By Janet Mason, cross-posted from On The Issues Magazine.

A hand in bandages with an IV on a hospital bed.

Photo: José Goulão / Flickr

As the Affordable Care Act worked its way through the courts in the past three years, I began to reflect on how it might have affected my own life and that of my mother, who died of cancer in 1994. The Supreme Court is reportedly due to issue its ruling on the constitutionality of the health care insurance reform (“Obamacare” to some) on June 28, 2012.I don’t know what the justices will decide, but I do know that people like me and my mother need a health care system we can believe in — something better than what is in place.

The medical system is mostly a profit-making structure that overlooks the most vulnerable sectors of our society — especially older women.

I was a witness to this when my mother was dying from fourth-stage cancer that had metastasized to her bones.
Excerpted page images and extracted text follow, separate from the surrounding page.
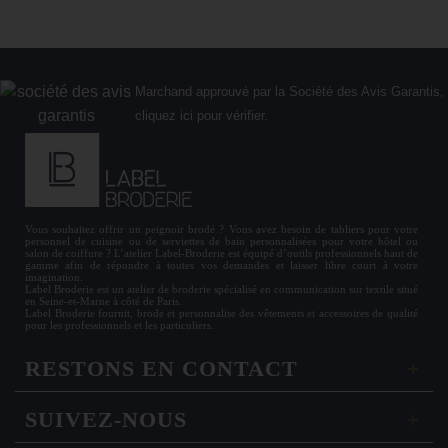
Marchand approuvé par la Société des Avis Garantis,
cliquez ici pour vérifier
.
Vous souhaitez offrir un
peignoir brodé
? Vous avez besoin de
tabliers
pour votre
personnel de cuisine ou de
serviettes de bain personnalisées
pour votre hôtel ou
salon de coiffure ? L’atelier Label-Broderie est équipé d’outils professionnels haut de
gamme afin de répondre à toutes vos demandes et laisser libre court à votre
imagination.
Label Broderie est un atelier de broderie spécialisé en communication sur textile situé
en Seine-et-Marne à côté de Paris.
Label Broderie fournit, brode et personnalise des vêtements et accessoires de qualité
pour les
professionnels
et les particuliers.
RESTONS EN CONTACT
SUIVEZ-NOUS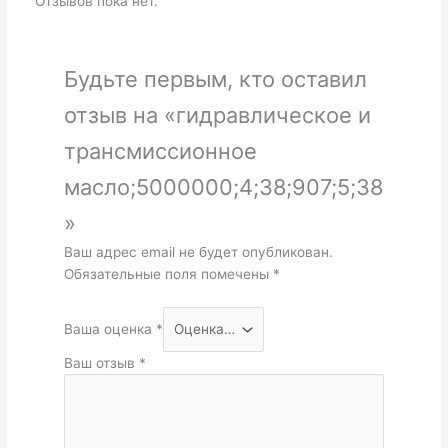
Отзывов пока нет.
Будьте первым, кто оставил
отзыв на «гидравлическое и
трансмиссионное
масло;5000000;4;38;907;5;38
»
Ваш адрес email не будет опубликован.
Обязательные поля помечены
*
Ваша оценка
*
Ваш отзыв
*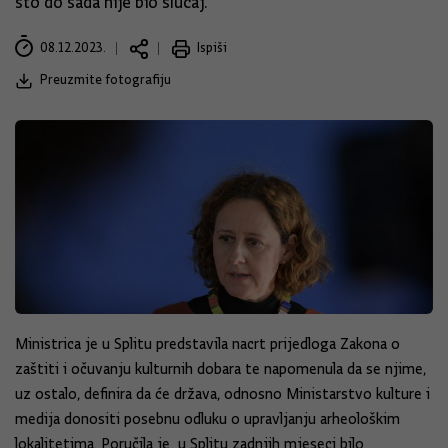
što do sada nije bio slučaj.
08.12.2023.
Ispiši
Preuzmite fotografiju
Ministrica je u Splitu predstavila nacrt prijedloga Zakona o
zaštiti i očuvanju kulturnih dobara te napomenula da se njime,
uz ostalo, definira da će država, odnosno Ministarstvo kulture i
medija donositi posebnu odluku o upravljanju arheološkim
lokalitetima. Poručila je u Splitu zadnjih mjeseci bilo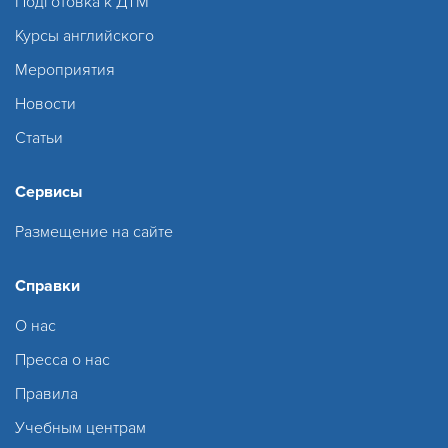
Подготовка к ДТМ
Курсы английского
Мероприятия
Новости
Статьи
Сервисы
Размещение на сайте
Справки
О нас
Пресса о нас
Правила
Учебным центрам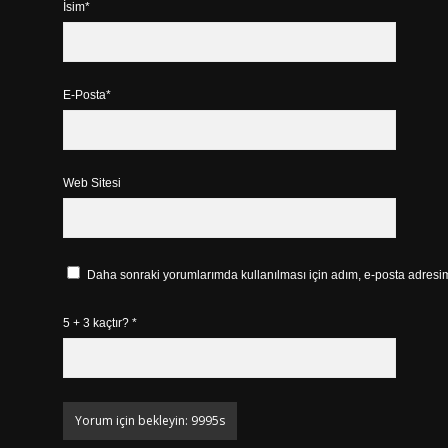
İsim*
E-Posta*
Web Sitesi
Daha sonraki yorumlarımda kullanılması için adım, e-posta adresim 
5 + 3 kaçtır?
*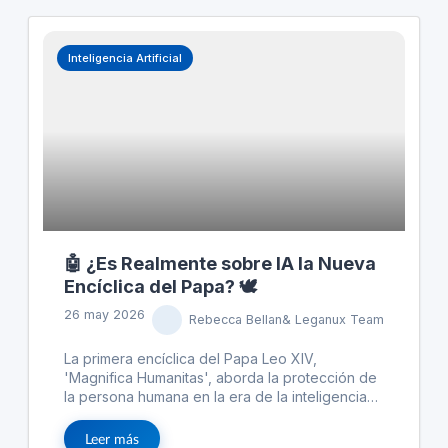
participantes pueden transformar el alcance en
frío en demos en vivo y conversaciones
significativas. Además, estar cara a cara con
Inteligencia Artificial
inversores cambia dinámicas y permite ajustes
inmediatos y efectivos. TechCrunch Disrupt está
diseñado no solo para discutir sino para crear
flujos de tratos eficientes y valiosos.
🤖 ¿Es Realmente sobre IA la Nueva
Encíclica del Papa? 🕊️
26 may 2026
Rebecca Bellan& Leganux Team
La primera encíclica del Papa Leo XIV,
'Magnifica Humanitas', aborda la protección de
la persona humana en la era de la inteligencia
artificial. Más allá de la IA, discute problemas
como la desigualdad y la concentración de
Leer más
She initially became aware of the cancer when she woke up with a crushing pain in her sternum. Her doctor at a health maintenance organization (HMO) diagnosed her with arthritis and suggested she take extra strength Tylenol. He refused to give a referral to a specialist.

It’s often said that women become invisible after the age of 45. We also become invisible to the medical system. Older women are more likely to have complicated medical issues and are more likely to be low-income, having spent fewer years in the workforce because of raising children and caretaking elderly parents.

While there is much confusion over healthcare reform, the Patient Protection and Affordable Care Act offered relief – some already in effect that helps the elderly population. As of January 2011, Medicare provides no-cost screenings for cancer, diabetes and other chronic diseases. At the same time, the Affordable Care Act established a new Center for Medicare & Medicaid Innovation that tests better ways of delivering care to patients.